Barry Glassman, CFP

Barry Glassman, CFP®

His vision for starting GWS was to deliver investment strategies and wealth management services typically available at the highest levels of wealth. Today, clients benefit from these sophisticated financial services targeted to meet their unique needs.

Despite the selloff in crude oil futures, retail gas prices continue to head higher. Behind the ongoing rise is a multi-faceted problem that is unlikely to resolve itself in the near-term.

On May 16th, AAA reported that the national average for a regular gallon of gasoline was $3.96.

Consumers are directly blaming oil companies and Wall Street speculators for soaring gas prices. A recent Investor’s Business Daily Survey showed that 32% of respondents thought oil companies were responsible for high gas prices, and another 21% thought it was due to Wall Street speculators.

Supporting that notion, consumers should not be surprised to learn that crude oil stocks are above average for this time of year, suggesting that prices are well above where they should be. The trouble arises when we look at gasoline stocks. Generally, at this time of the year, gasoline stocks are between 210 and 220 million barrels.

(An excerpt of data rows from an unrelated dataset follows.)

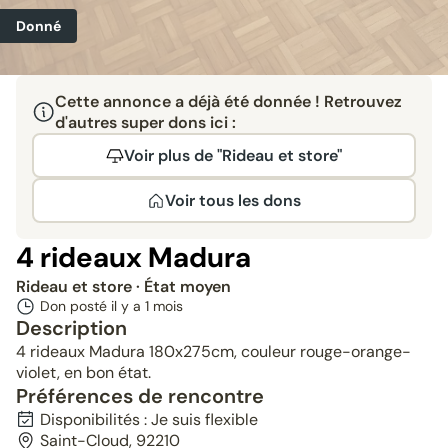
Donné
Cette annonce a déjà été donnée ! Retrouvez
d'autres super dons ici :
Voir plus de "Rideau et store"
Voir tous les dons
4 rideaux Madura
Rideau et store
· État moyen
Don posté il y a
1 mois
Description
4 rideaux Madura 180x275cm, couleur rouge-orange-
violet, en bon état.
Préférences de rencontre
Disponibilités : Je suis flexible
Saint-Cloud, 92210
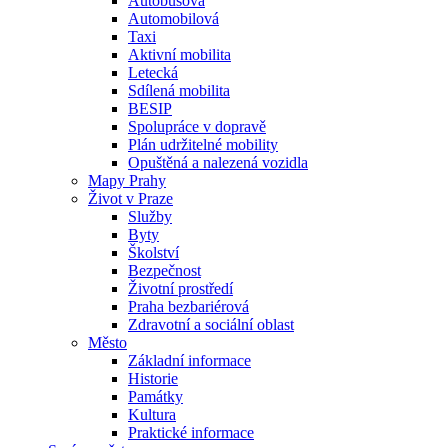
Autobusová
Automobilová
Taxi
Aktivní mobilita
Letecká
Sdílená mobilita
BESIP
Spolupráce v dopravě
Plán udržitelné mobility
Opuštěná a nalezená vozidla
Mapy Prahy
Život v Praze
Služby
Byty
Školství
Bezpečnost
Životní prostředí
Praha bezbariérová
Zdravotní a sociální oblast
Město
Základní informace
Historie
Památky
Kultura
Praktické informace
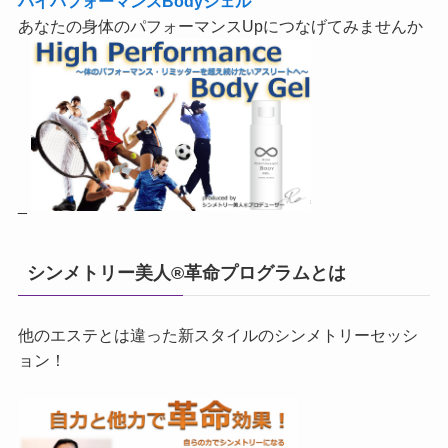
ハイパフォーマンスBodyジェル
あなたの身体のパフォーマンスUpにつなげてみませんか
_
シンメトリー美人®革命プログラムとは
他のエステとは違った新スタイルのシンメトリーセッシ
ョン！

This year, because of growing demand, gas stocks are at the bottom end of the long-term average range.

For as much as consumers want to grumble about domestic gas prices, they have little room for complaint. Relative to other developed nations, the US enjoys some of the lowest prices in the world. In fact, the price per liter for gas in the US is less than half that of some developed nations.

Favorable tax policies have largely insulated the US from the same exorbitant gas prices seen around the globe. Gas prices are likely to fall in the weeks ahead because of the selloff in crude oil futures, but consumers should recognize that the era of cheap gas is fading.